Sometimes I do feel like I’m cursed. I’ve lost track of the number of times I had reason to believe my ship had come in, only to find myself running off the end of the dock and falling into the frigid sea. At this point, I have zero reasonable expectation of success in my lifetime, and yet, even when I know that failure is imminent, I can’t seem to shake this stupid optimism that tells me, no, this time it will work out. This time you’ll get where you want to be.

I have a lot of respect for people who manage to work as therapist 40 hours week (maybe not for Freudian analysts, although you have to hand it to people who manage to hold onto a perspective that’s long been discredited) because it’s really emotionally draining work, listening to people whine day in and day out, most often about the same thing, week after week, with no intention of actually changing their circumstances. For a while, I thought I would be happy doing that job, but 2 internships and a practicum in mental health convinced me otherwise. Now I just give advice for free. People seem to think I’m good at it. Even strangers on the internet thank me for my insight, and if you’ve been on the internet, you know what a big deal that is.

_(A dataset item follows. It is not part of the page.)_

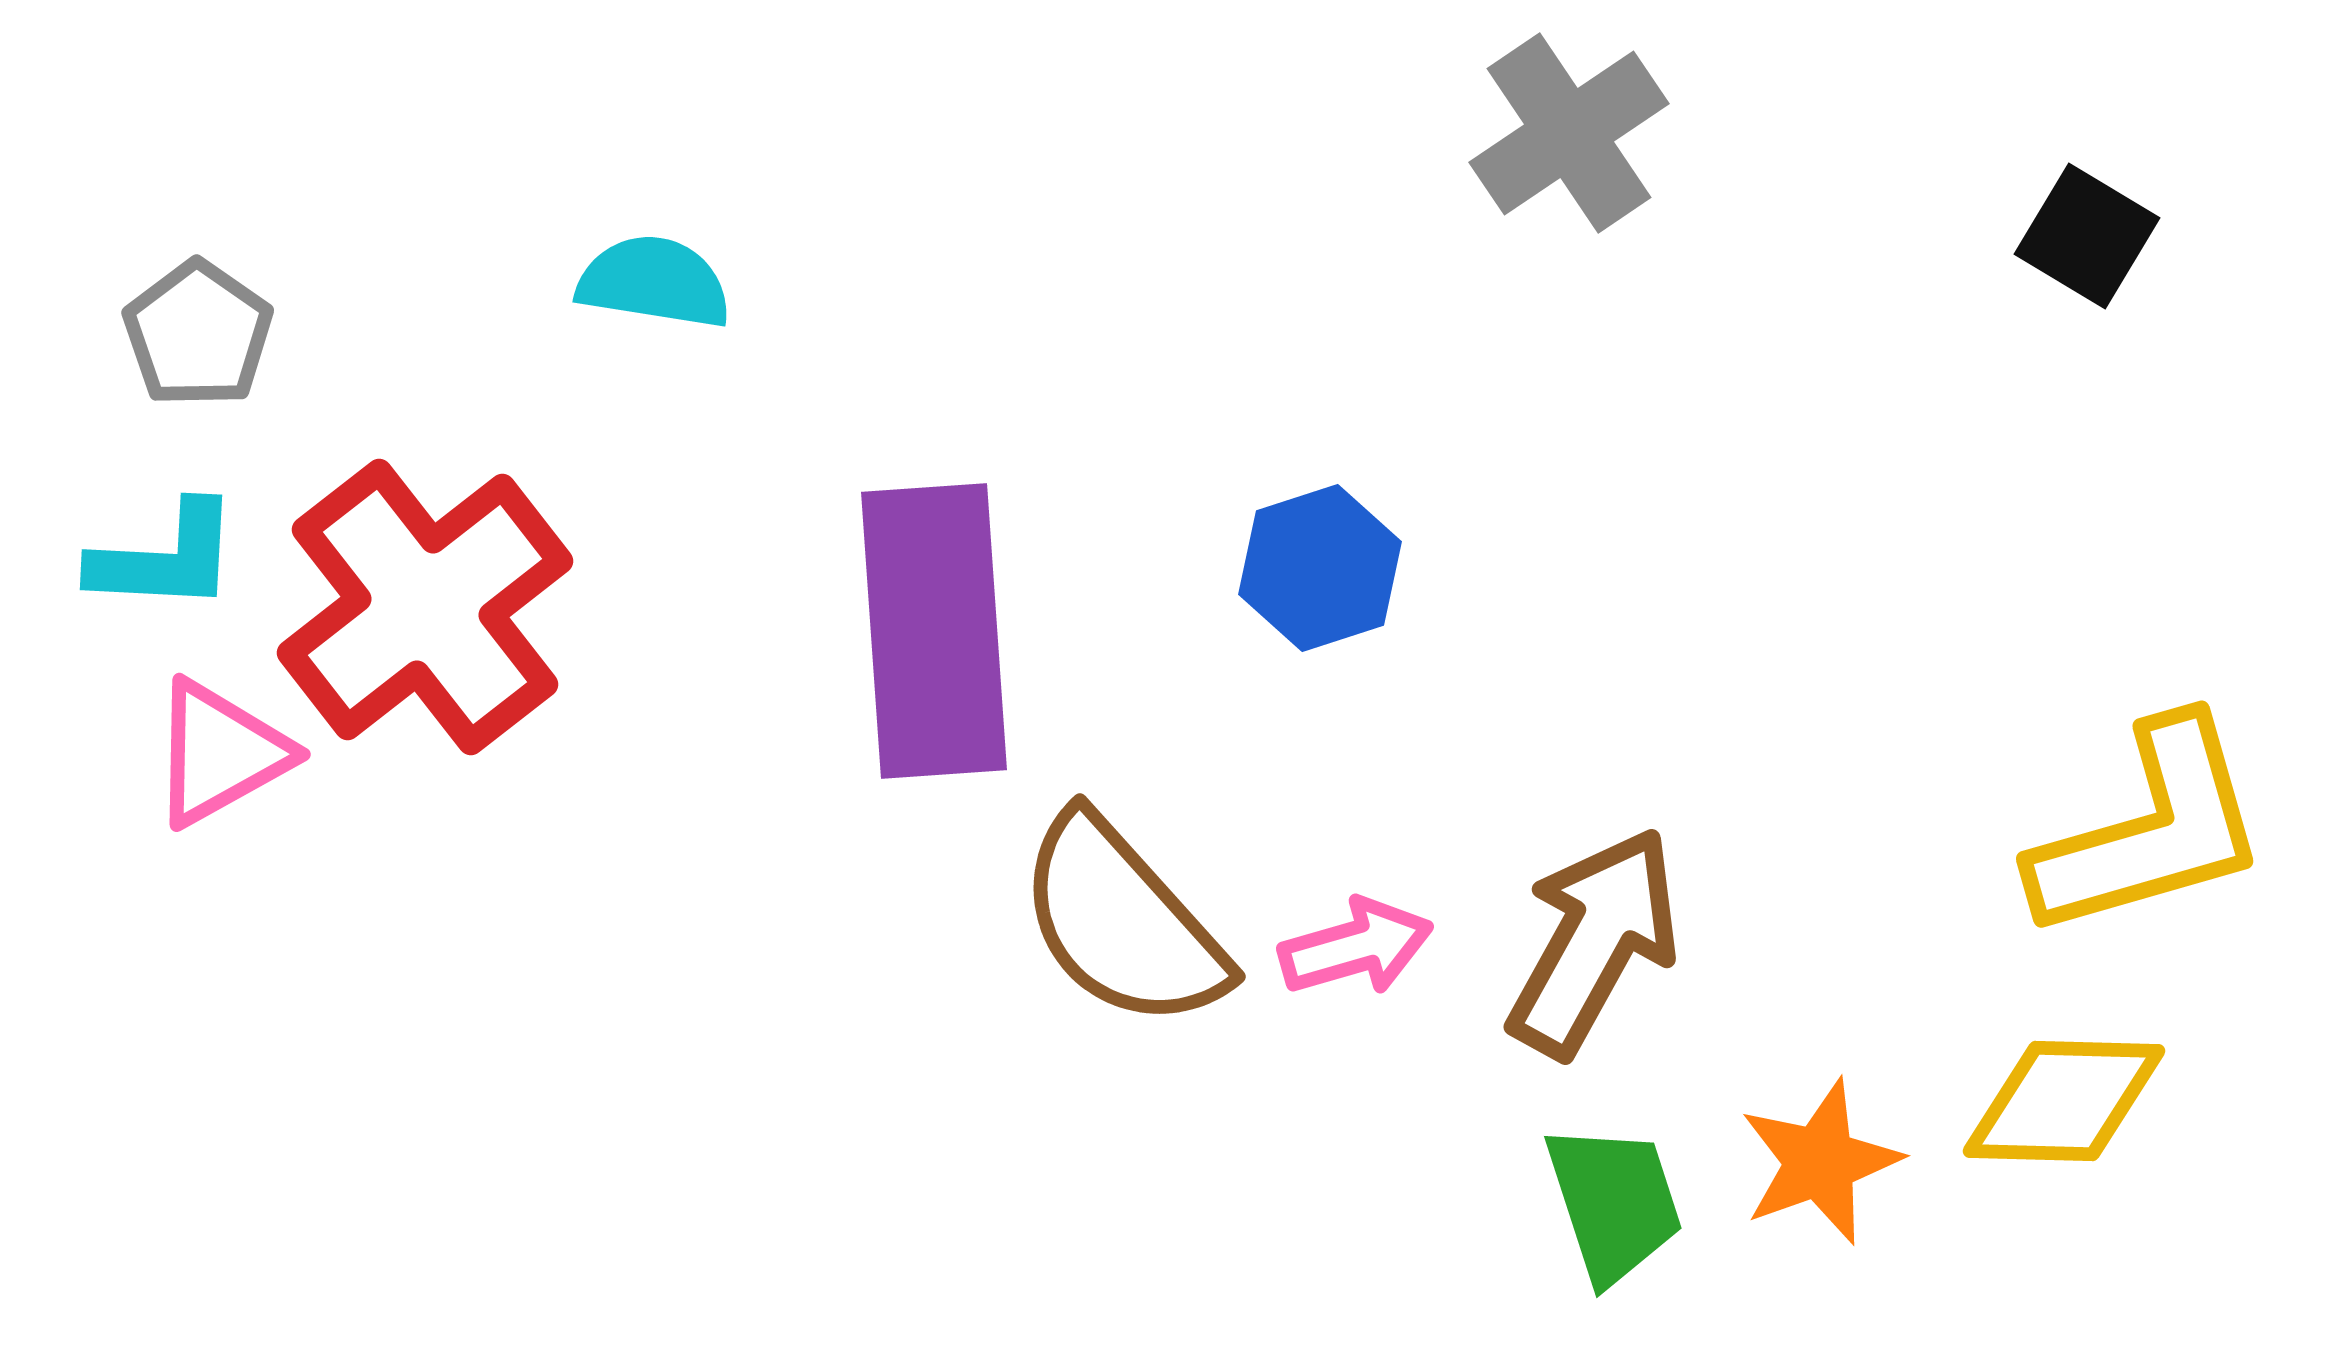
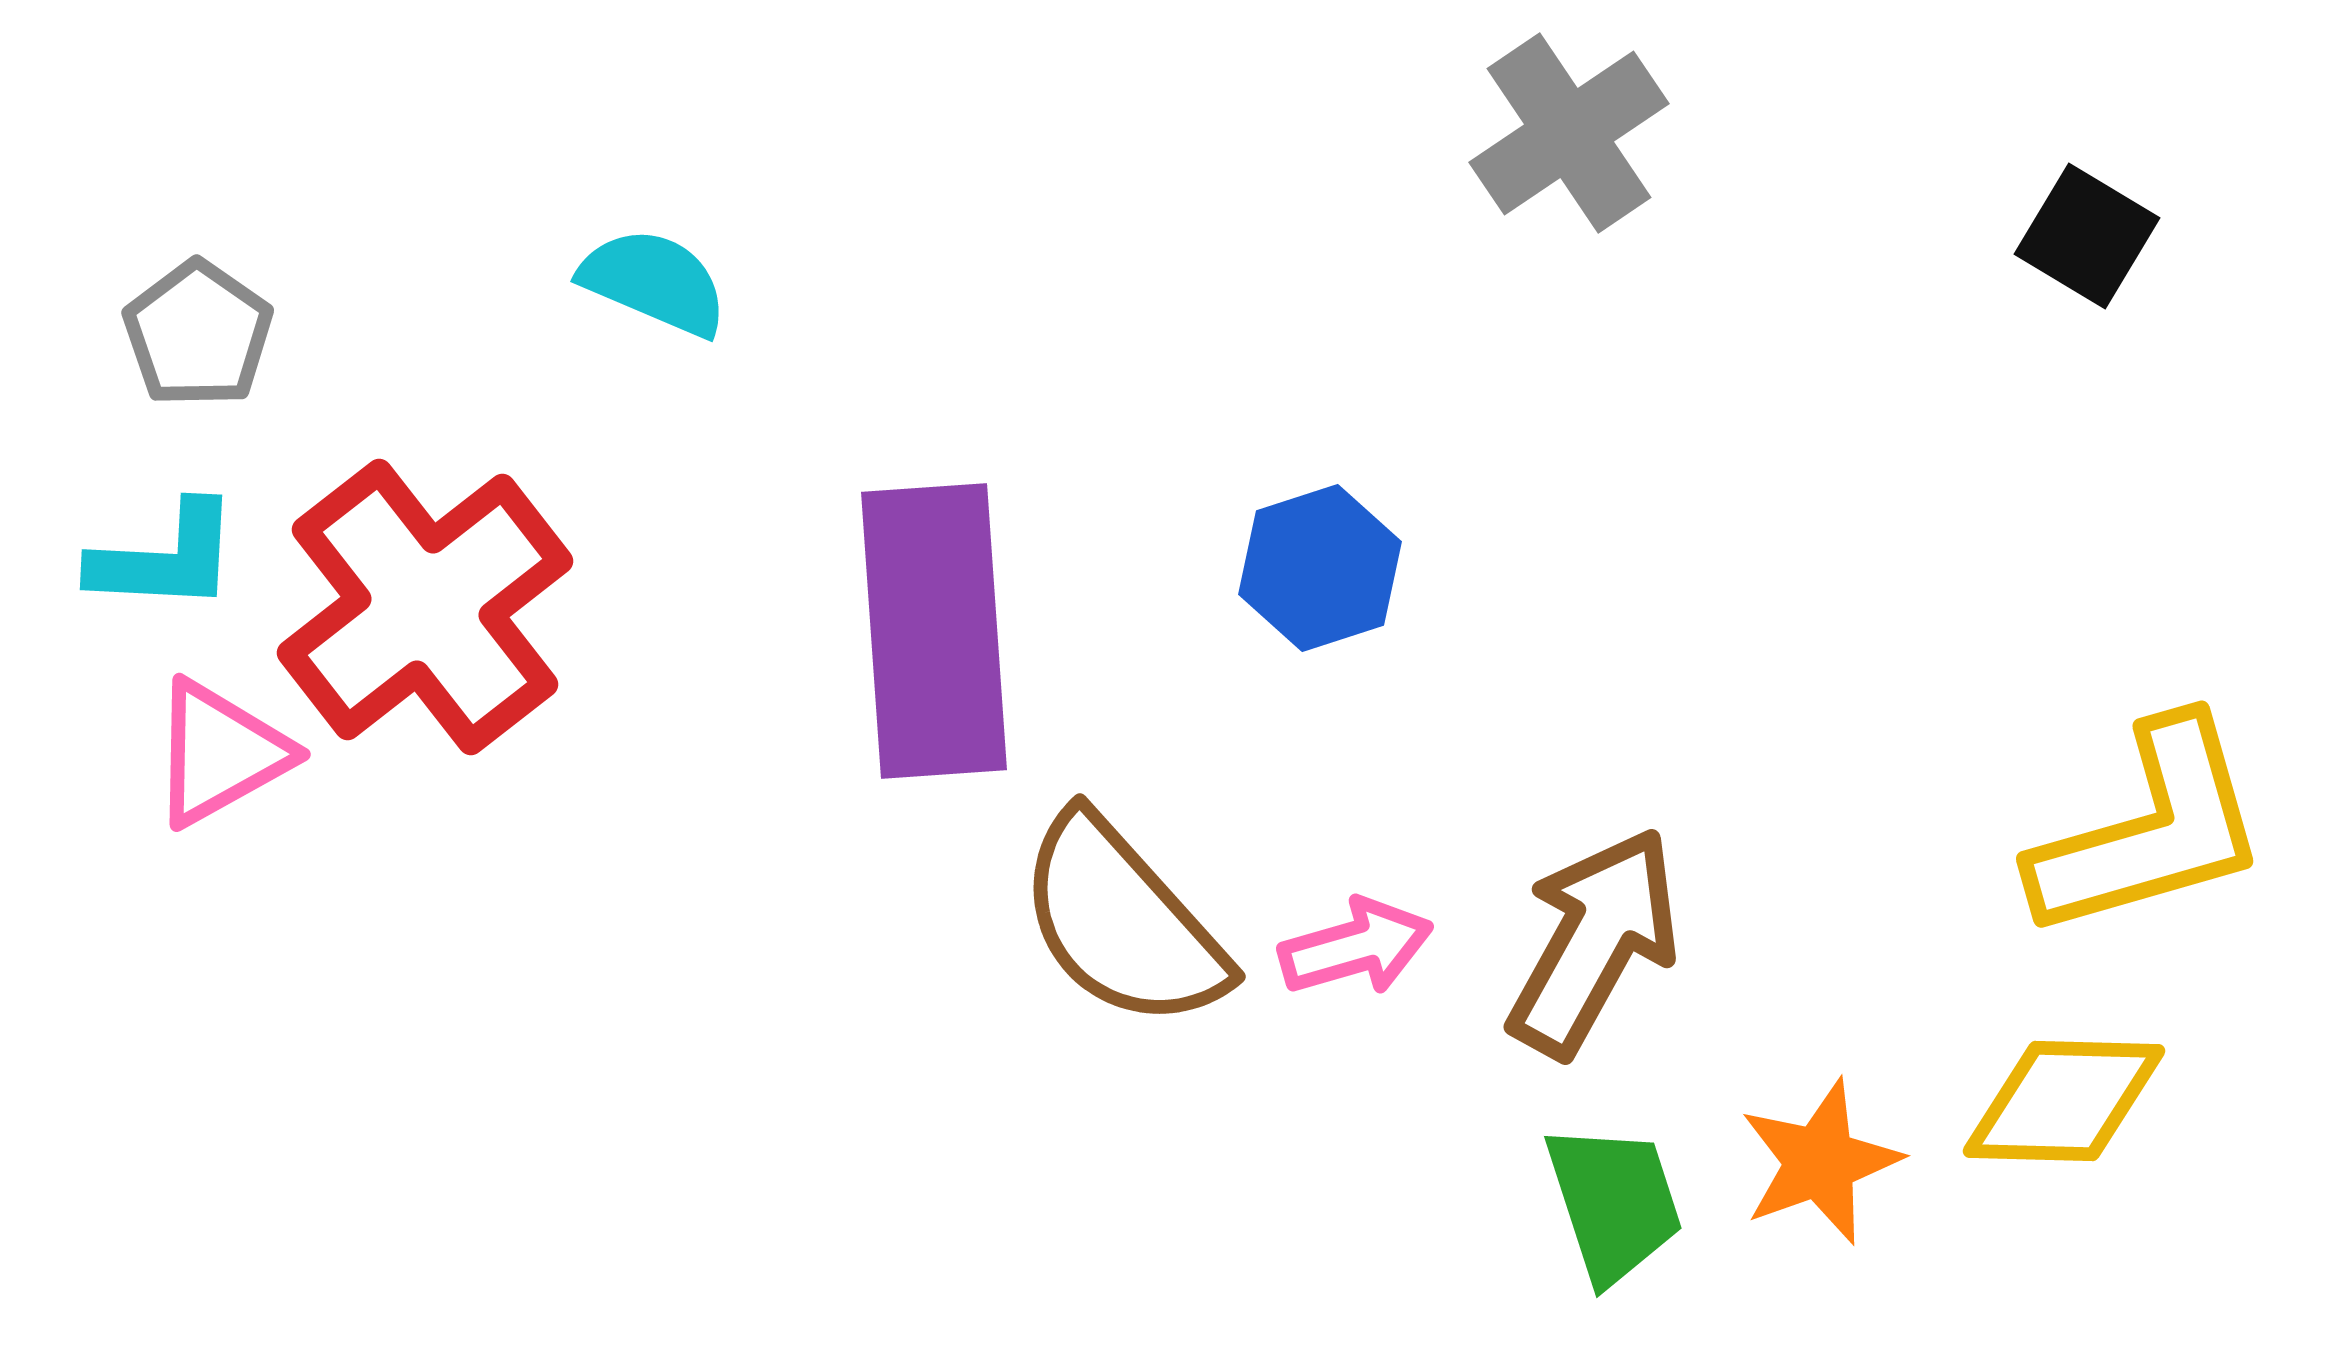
cyan semicircle: rotated 14 degrees clockwise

Another thing I was thinking about was transference/countertransference. To do therapy, a therapist has to get the patient to like them in a certain capacity. I’m frankly astonished at the number of people who go to therapy for months or years and are afraid to tell their therapists the truth. I know it’s a goodly percentage of people, because people tell me things, and then, pretty often, add, “I’ve never even told my therapist that.” And I say, “Why not?” Because therapy is freaking expensive and it seems silly to pay someone $150 an hour to not tell them the truth (and then tell it to me for free). But people are filled with shame.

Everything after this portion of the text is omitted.